Aims To assess baseline paediatric career intentions and the impact of a student-led paediatric society (PS), which aims to increase student exposure and encourage recruitment to paediatrics. The PS was established in 2009 and runs career events, paediatric/neonatal resuscitation training days, Teddy Bear Hospital (TBH) sessions and provides information for electives. Methods Clinical students (2011) joining the PS completed a baseline career choice questionnaire during their introductory week. After attending PS events, students completed anonymous feedback questionnaires to assess changes in attitudes towards paediatrics. Participation in TBH, paediatric electives and student selected components (SSC) were used as other indicators of interest in paediatrics. Results The PS has 288 members, representing 64% of clinical students. 53 students responded to the baseline careers questionnaire; of these, 7 (13%) planned to specialise in paediatrics and mean certainty about their future career choice was 2.5 (5-point Likert scale). 30 students attended our careers event in November 2011 and 16 completed the feedback questionnaire; 8 were certain they wished to specialise in paediatrics and a further 8 considering paediatrics.

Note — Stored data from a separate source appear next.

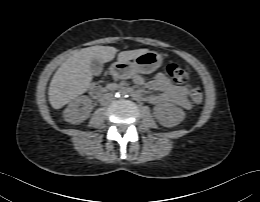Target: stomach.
Returning a JSON list of instances; mask_svg holds the SVG:
<instances>
[{"mask_svg": "<svg viewBox=\"0 0 260 202\" xmlns=\"http://www.w3.org/2000/svg\"><path fill=\"white\" fill-rule=\"evenodd\" d=\"M162 64V57L153 51H148L134 58L132 62H117L113 66L116 78L128 79L136 73L148 74L155 71Z\"/></svg>", "mask_w": 260, "mask_h": 202, "instance_id": "0dacf381", "label": "stomach"}]
</instances>
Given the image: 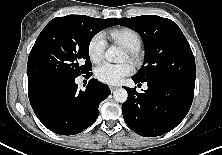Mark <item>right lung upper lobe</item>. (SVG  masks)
I'll list each match as a JSON object with an SVG mask.
<instances>
[{
    "label": "right lung upper lobe",
    "instance_id": "right-lung-upper-lobe-1",
    "mask_svg": "<svg viewBox=\"0 0 222 155\" xmlns=\"http://www.w3.org/2000/svg\"><path fill=\"white\" fill-rule=\"evenodd\" d=\"M111 19V18H110ZM117 25V18L111 19ZM51 90L50 85L42 84L31 78H28V95L29 99L42 98Z\"/></svg>",
    "mask_w": 222,
    "mask_h": 155
}]
</instances>
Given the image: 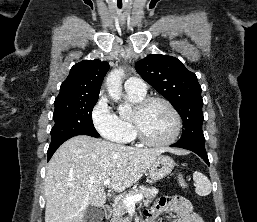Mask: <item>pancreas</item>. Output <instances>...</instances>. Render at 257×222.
Here are the masks:
<instances>
[{
	"label": "pancreas",
	"instance_id": "cf45deb5",
	"mask_svg": "<svg viewBox=\"0 0 257 222\" xmlns=\"http://www.w3.org/2000/svg\"><path fill=\"white\" fill-rule=\"evenodd\" d=\"M136 194H142L143 196V204L145 206H148L152 200L156 197L158 194V190L146 186H140L137 187L131 191L128 192L126 196H132ZM125 196V197H126ZM123 197L122 199H119L117 202L113 205V217L110 220V222H128V217H123L125 213L127 212V207L123 203Z\"/></svg>",
	"mask_w": 257,
	"mask_h": 222
}]
</instances>
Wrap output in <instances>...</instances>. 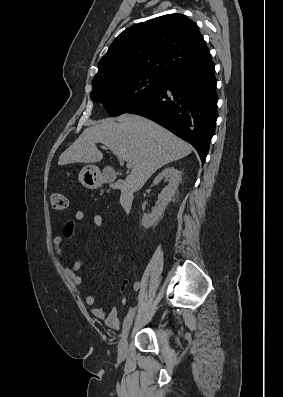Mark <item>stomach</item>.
Wrapping results in <instances>:
<instances>
[{"label":"stomach","instance_id":"1","mask_svg":"<svg viewBox=\"0 0 283 397\" xmlns=\"http://www.w3.org/2000/svg\"><path fill=\"white\" fill-rule=\"evenodd\" d=\"M105 175L94 165L84 166L79 173V181L88 189H96L101 186Z\"/></svg>","mask_w":283,"mask_h":397}]
</instances>
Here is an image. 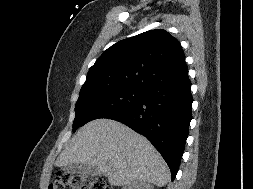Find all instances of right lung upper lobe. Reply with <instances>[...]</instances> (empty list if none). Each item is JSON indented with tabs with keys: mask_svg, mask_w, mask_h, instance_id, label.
<instances>
[{
	"mask_svg": "<svg viewBox=\"0 0 253 189\" xmlns=\"http://www.w3.org/2000/svg\"><path fill=\"white\" fill-rule=\"evenodd\" d=\"M188 78L179 41L163 29L146 31L108 48L89 69L80 93L109 86L146 91Z\"/></svg>",
	"mask_w": 253,
	"mask_h": 189,
	"instance_id": "right-lung-upper-lobe-1",
	"label": "right lung upper lobe"
}]
</instances>
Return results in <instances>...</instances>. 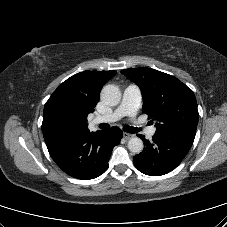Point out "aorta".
Returning <instances> with one entry per match:
<instances>
[{"label":"aorta","mask_w":227,"mask_h":227,"mask_svg":"<svg viewBox=\"0 0 227 227\" xmlns=\"http://www.w3.org/2000/svg\"><path fill=\"white\" fill-rule=\"evenodd\" d=\"M101 100L108 106H116L121 100L120 89L115 85H106L101 91ZM144 147L143 141L138 137H132L128 141V149L135 154L142 152Z\"/></svg>","instance_id":"1"}]
</instances>
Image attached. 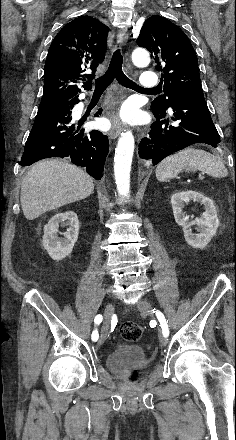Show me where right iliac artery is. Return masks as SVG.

The mean value for certainty about their future career was 3.2 (5-point Likert scale). Students (n=30) attending our Paediatric / Neonatal resuscitation training day rated it a mean of 100% for satisfaction and 97% for increased confidence in dealing with future emergency scenarios. The PS organised 8 TBH health education events for local primary schools, involving over 100 medical student volunteers and 250 children. Over the last 4 years the number of students undertaking paediatric electives has increased from 26 to 42 and SSCs from less than 10 in 2007 to 34 in 2011. Conclusions The majority of students entering clinical medicine are unsure about their future career choice, but many consider paediatrics as an option. Events run by the PS with supportive consultants are popular. Increasing student involvement in TBH, paediatric electives and SSCs has increased the profile of paediatrics at this medical school.